_Exercise_
In your copy, each record should read exactly as it does below, and no pictures should be present.
Top of Input for this task
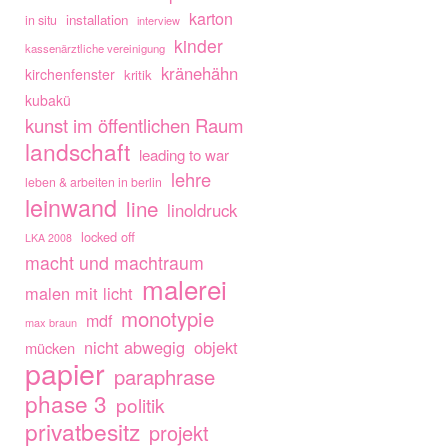
karton
installation
in situ
interview
kinder
kassenärztliche vereinigung
kränehähn
kirchenfenster
kritik
kubakü
kunst im öffentlichen Raum
landschaft
leading to war
lehre
leben & arbeiten in berlin
leinwand
line
linoldruck
locked off
LKA 2008
macht und machtraum
malerei
malen mit licht
monotypie
mdf
max braun
nicht abwegig
objekt
mücken
papier
paraphrase
phase 3
politik
privatbesitz
projekt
Bottom of Input for this task
_Exercise solution_
karton
installation
in situ
interview
kinder
kassenärztliche vereinigung
kränehähn
kirchenfenster
kritik
kubakü
kunst im öffentlichen Raum
landschaft
leading to war
lehre
leben & arbeiten in berlin
leinwand
line
linoldruck
locked off
LKA 2008
macht und machtraum
malerei
malen mit licht
monotypie
mdf
max braun
nicht abwegig
objekt
mücken
papier
paraphrase
phase 3
politik
privatbesitz
projekt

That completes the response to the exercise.